Cirocco fouilla sous sa couverture et sortit une petite bouteille d’air comprimé. Après s’être retournée pour faire face à la ligne rouge, elle pointa le cylindre sur son estomac puis ouvrit la valve à son autre extrémité. Il se produisit un sifflement et la pression régulière manqua la faire basculer mais elle parvint à retrouver son équilibre. Elle ne tarda pas à constater qu’elle accélérait.

Lorsque la bouteille fut vide, elle la lança de toutes ses forces puis elle sortit ses deux derniers chargeurs et les jeta également, suivis par l’intégralité du contenu de ses poches.

Elle faillit balancer l’arme elle-même mais hésita : Robin méritait de la récupérer, dans la mesure du possible.

À la place, elle se glissa hors de sa couverture rouge, en fit une boule aussi serrée que possible, et la lança.

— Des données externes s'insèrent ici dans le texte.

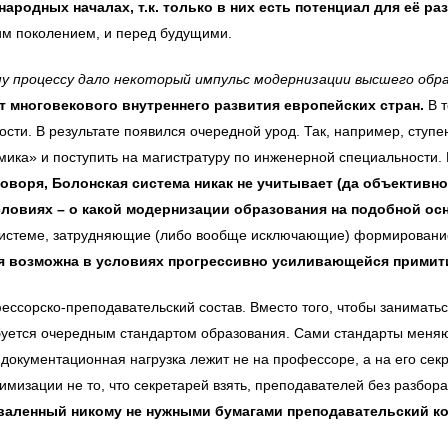
ародных началах, т.к. только в них есть потенциал для её ра
ним поколением, и перед будущими.
му процессу дало некоторый импульс модернизации высшего обра
т многовекового внутреннего развития европейских стран.
В 
и. В результате появился очередной урод. Так, например, ступен
омика» и поступить на магистратуру по инженерной специальност
говоря, Болонская система никак не учитывает (да объективн
условиях – о какой модернизации образования на подобной о
системе, затрудняющие (либо вообще исключающие) формирование
я возможна в условиях прогрессивно усиливающейся прими
ессорско-преподавательский состав. Вместо того, чтобы заниматьс
уется очередным стандартом образования. Сами стандарты меняютс
окументационная нагрузка лежит не на профессоре, а на его секр
имизации не то, что секретарей взять, преподавателей без разбора
валенный никому не нужными бумагами преподавательский к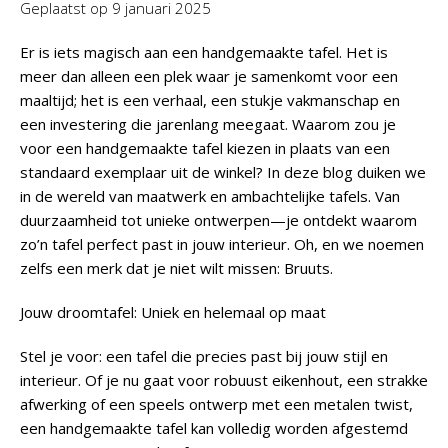
Geplaatst op
9 januari 2025
Er is iets magisch aan een handgemaakte tafel. Het is
meer dan alleen een plek waar je samenkomt voor een
maaltijd; het is een verhaal, een stukje vakmanschap en
een investering die jarenlang meegaat. Waarom zou je
voor een handgemaakte tafel kiezen in plaats van een
standaard exemplaar uit de winkel? In deze blog duiken we
in de wereld van maatwerk en ambachtelijke tafels. Van
duurzaamheid tot unieke ontwerpen—je ontdekt waarom
zo’n tafel perfect past in jouw interieur. Oh, en we noemen
zelfs een merk dat je niet wilt missen: Bruuts.
Jouw droomtafel: Uniek en helemaal op maat
Stel je voor: een tafel die precies past bij jouw stijl en
interieur. Of je nu gaat voor robuust eikenhout, een strakke
afwerking of een speels ontwerp met een metalen twist,
een handgemaakte tafel kan volledig worden afgestemd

La moindre once de poussée réactive comptait, dans sa hâte à entretenir le mouvement.

Bordel ! Elle aurait dû tirer ses dernières balles au lieu de les jeter. Elle aurait peut-être pu sauver son poncho. Mais elle ne pouvait penser à tout et d’ailleurs elle vit en se retournant que cela n’avait plus guère d’importance : tout l’intérieur cylindrique du Rayon de Rhéa était empli du crépitement d’un million de serpents électriques. Elle avait espéré se mettre rapidement hors d’atteinte mais à présent elle devrait y passer.

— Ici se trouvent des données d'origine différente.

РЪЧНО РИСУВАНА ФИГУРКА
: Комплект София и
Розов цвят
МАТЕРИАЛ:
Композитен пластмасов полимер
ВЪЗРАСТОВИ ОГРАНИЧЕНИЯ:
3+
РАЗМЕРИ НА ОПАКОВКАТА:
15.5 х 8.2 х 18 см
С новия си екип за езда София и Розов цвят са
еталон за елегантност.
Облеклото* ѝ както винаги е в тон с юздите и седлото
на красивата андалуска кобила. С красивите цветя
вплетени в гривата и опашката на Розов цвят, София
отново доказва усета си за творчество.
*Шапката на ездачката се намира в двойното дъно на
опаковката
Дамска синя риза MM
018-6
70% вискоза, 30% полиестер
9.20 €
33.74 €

Au-dessous, elle discernait les silhouettes des anges de son escorte qui l’attendaient à l’endroit convenu en décrivant lentement de grands cercles. Au moment où elle regardait, l’un d’entre eux fut touché et parut exploser dans une gerbe de plumes. Prise d’un malaise, elle détourna quelques instants les yeux. Lorsqu’elle regarda de nouveau, elle vit que les cinq survivants ne s’étaient pas égaillés comme elle l’avait craint. À première vue, on aurait pu croire qu’ils fuyaient, car elle ne voyait d’eux que leurs pieds et leurs ailes qui battaient avec frénésie, mais elle comprit tout de suite qu’ils avaient discerné le problème avant elle, grâce à l’incomparable supériorité de leur sens balistique. Quelques secondes après, elle passait devant eux comme une flèche, ce qui lui permit d’être soulagée de ne pas avoir tiré ses ultimes cartouches : sa vélocité était déjà suffisante pour la mettre en péril de distancer ses sauveteurs.

Elle se retourna et tomba, le dos vers le sol. À quoi bon regarder les éclairs puisque de toute façon, elle ne pourrait rien faire pour les éviter.

Elle ouvrit les bras pour diminuer quelque peu sa vitesse tandis que les anges se ruaient à sa poursuite au milieu du tunnel crépitant.